Hi David - I liked this. Good luck with it. My understanding of Gandhi is that he would also be open to not buying a ticket too - in some circumstances. After all in some of his activities he clearly stepped into illegality - in order to draw attention to how unfair the law was. What he did do is always take the consequences (prison) without complaint - again to highlight the ludicrous and unfair nature of the law he was protesting against. So, in my mind both actions would be viable in this instance - buying a ticket and refusing to show it and choosing not to buy a ticket - in protest at the current structures that you describe so well - fleecing passengers with no accountability for train providers. As you also say - each step would have to be peaceful, respectful, clear as to the motifs etc (i.e. not a dodgy excuse to save £). And people would indeed need to be open to whatever consequences followed within the current set up. Imagine long time commuters being fined or worse for not paying for a service that is basically collapsing - that too would be intereseting

Anonymous said...

Possibly a good idea, though not so good when fellow passengers cannot get through the barriers.

This assumes barriers manned, rather than automated barriers, through which one has to present ones ticket.

Prior to change of ownership of Southern there was not a problem.

I always found excellent service and always avoided the First Great Western Cattle trucks.

Southern should be taken into public ownership. No, not re-nationalisation, an open coop, where staff, passengers and government has a stake.
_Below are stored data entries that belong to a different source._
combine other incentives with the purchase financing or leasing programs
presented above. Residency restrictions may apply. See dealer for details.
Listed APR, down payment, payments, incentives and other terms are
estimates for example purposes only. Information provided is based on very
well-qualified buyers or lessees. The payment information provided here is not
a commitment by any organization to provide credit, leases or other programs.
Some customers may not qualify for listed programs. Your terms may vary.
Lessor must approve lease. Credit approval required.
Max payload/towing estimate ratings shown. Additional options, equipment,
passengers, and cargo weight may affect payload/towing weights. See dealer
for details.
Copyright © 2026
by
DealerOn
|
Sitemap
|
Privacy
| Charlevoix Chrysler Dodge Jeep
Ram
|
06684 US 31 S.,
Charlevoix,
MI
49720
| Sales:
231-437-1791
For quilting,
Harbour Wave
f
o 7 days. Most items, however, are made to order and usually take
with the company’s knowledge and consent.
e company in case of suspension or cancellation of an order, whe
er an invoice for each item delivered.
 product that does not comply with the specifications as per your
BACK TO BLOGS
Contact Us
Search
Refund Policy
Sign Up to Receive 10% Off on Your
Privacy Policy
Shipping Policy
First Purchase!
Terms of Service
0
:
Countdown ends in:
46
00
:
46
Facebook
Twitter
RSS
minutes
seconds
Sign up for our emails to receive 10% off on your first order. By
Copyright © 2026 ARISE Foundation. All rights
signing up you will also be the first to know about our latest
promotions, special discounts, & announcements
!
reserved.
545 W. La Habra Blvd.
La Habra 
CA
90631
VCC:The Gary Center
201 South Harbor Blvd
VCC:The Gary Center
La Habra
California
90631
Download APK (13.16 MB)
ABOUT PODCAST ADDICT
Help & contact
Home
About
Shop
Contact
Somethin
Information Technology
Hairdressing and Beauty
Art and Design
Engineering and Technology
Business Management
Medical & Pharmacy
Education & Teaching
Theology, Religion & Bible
There should be a clause, provide poor service, automatically lose the franchise.

For others, wait until franchise expires.

Guards have an important role on trains. They are responsible for safety. A role enshrined in railway legislation. They can pull a train out of service. It reassures passengers a guard on the train, they can check tickets.

No, we should not get rid of guards.

Unions have to more imaginative. A strike is Old School. It hurts the passengers losing public goodwill, plays into the hands of the government.

How about not collect fares that day, open the barriers? That hits Southern, but does not harm passengers.